# Urgent - safe, affordable substrate?



## treysik (Jul 2, 2013)

Hey folks,

So I am trying to move away from that packed soil substrate you buy at pet shops for something affordable and that I really don't need to unpack with water.

Cypress mulch is out as no where in this city (Ottawa, Ontario) sells it - only cedar which is a huge no-no. I called every nursery and hardware store within 100km. They can order it but I have to buy a skid, that's a bit much LOL.

Are there any alternatives? I've read mixed reviews of top soils and such, thought it best to ask here,

Thanks!


----------



## Skeetzy (Jul 2, 2013)

Organic top soil, or additive free soil, and play sand. 3 to 1, dirt to sand. I have about 700 lbs of dirt and 300 sand and it works nicely. Make sure you get at least 10" deep or it dries sort of fast. 
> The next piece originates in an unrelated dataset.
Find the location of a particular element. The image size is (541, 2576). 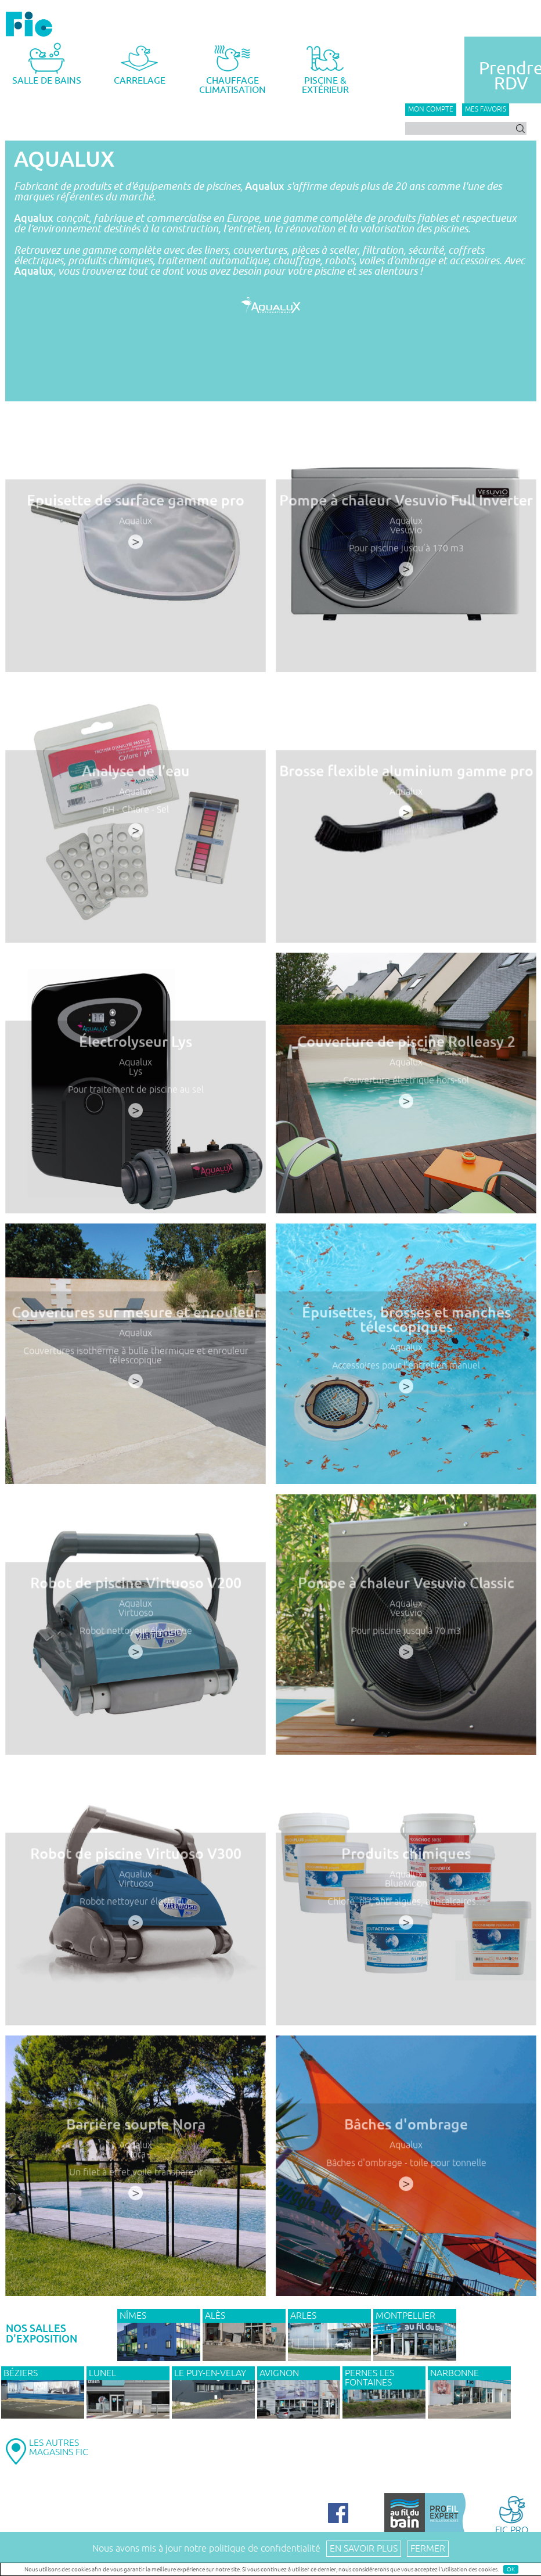 Pour traitement de piscine au sel is located at coordinates (135, 1092).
Forgot to say, I only spend about $60 for all the dirt and sand.


----------



## Logie_Bear (Jul 2, 2013)

Organic Peat! It is extremely resistant to mold and holds moisture great! I use it in many of my tanks and it's just fabulous (and cheap)!


----------



## Little Wise Owl (Jul 16, 2013)

I use sifted dirt from my backyard mixed with children's play sand. That's about as cheap as it gets.


----------



## Yogamum (Nov 8, 2018)

treysik said:


> Hey folks,
> 
> So I am trying to move away from that packed soil substrate you buy at pet shops for something affordable and that I really don't need to unpack with water.
> 
> ...


I think it’s a Canada thing. Cypress mulch is generally only found in pet stores I had the same problem. I live north of you.


----------



## Trizz1964 (Nov 9, 2018)

Logie_Bear said:


> Organic Peat! It is extremely resistant to mold and holds moisture great! I use it in many of my tanks and it's just fabulous (and cheap)!


i have to agree, purchased a 3.5 cu feet cube from lowes for 9.99 last week to fill my 8x4x4 enclosure with 9 bricks of eco earth and one bag of forest floor from zoo med great stuff..


----------



## Iron Soldier91 (Nov 13, 2018)

treysik said:


> Hey folks,
> 
> So I am trying to move away from that packed soil substrate you buy at pet shops for something affordable and that I really don't need to unpack with water.
> 
> ...


Here in Arizona cypress mulch is very expensive at pet store. To fill a 6x4x4 will cost me $125. So I use organic topsoil, organic peat moss, a bag of sand plus coconut fiber. I kept the topsoil with bag of sand mix in the button n I ad on top a peat moss coconut fiber. I water the substrate very well enough to hold the moist for humidity. Now that winter is approaching, I invested a big bag $7 Walmart a Kiln dried pine dust free. I add a half of bag to start n Tiberius loves it. Keep the humidity above 70% as soon as Tegu start sneezing, the substrate is to dry. The total cost to me $26. Invest a good humidifier. I kept humidifier run in my reptile room all day. Invest a temp gun and digital temp + humidity monitor. I guess I said too much. Good luck.


----------